States Are Prioritizing Community Supervision Reform

State policymakers spent much of the past two years responding to the COVID-19 pandemic, urgent employment and housing needs, and nationwide calls for racial justice following the murder of George Floyd and other acts of racial violence. Yet, amid these overwhelming challenges, a lower-profile issue—probation and parole reform—found traction with legislatures throughout the country.

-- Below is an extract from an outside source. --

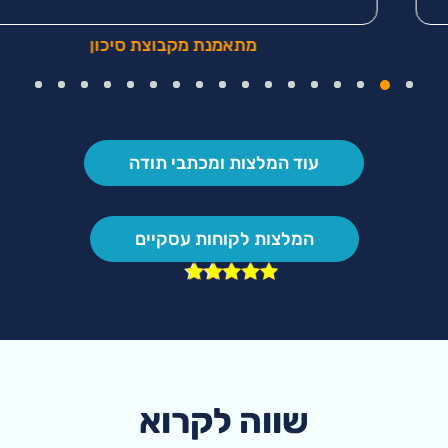
מתאמנת מקבוצת סיכון
עוד המלצות ומכתבי תודה
המלצות לקוחות עסקיים
שווה לקרוא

Since late 2020, at least 20 states have passed measures to update and improve their community supervision systems. That these efforts moved forward during this historic period reflects the scope of the issue: At the end of 2020, almost 3.9 million Americans—or 1 in 66 adults—were on probation or parole, more than double the number in jails and state and federal prisons (1.8 million).

Several of these state reforms focus on three key objectives: reducing the amount of time people stay on probation, changing rules about revoking probation, and lowering or eliminating fees. Those three goals are also highlighted in The Pew Charitable Trusts’ new brief, “Five Evidence-Based Policies Can Improve Community Supervision,” which assesses the extent to which the 50 states have enacted five important data-informed community supervision policies. And those policies, in turn, are part of a larger set of more than 50, advanced in Pew and Arnold Ventures’ 2020 community supervision framework, that state and local officials can use to shrink and strengthen supervision systems.

Reforms aimed at those three goals may also help resolve other large-scale issues that lawmakers are confronting, such as addressing some racial disparities in the criminal legal system, supporting financial stability for vulnerable families, and even managing COVID-19 transmission rates.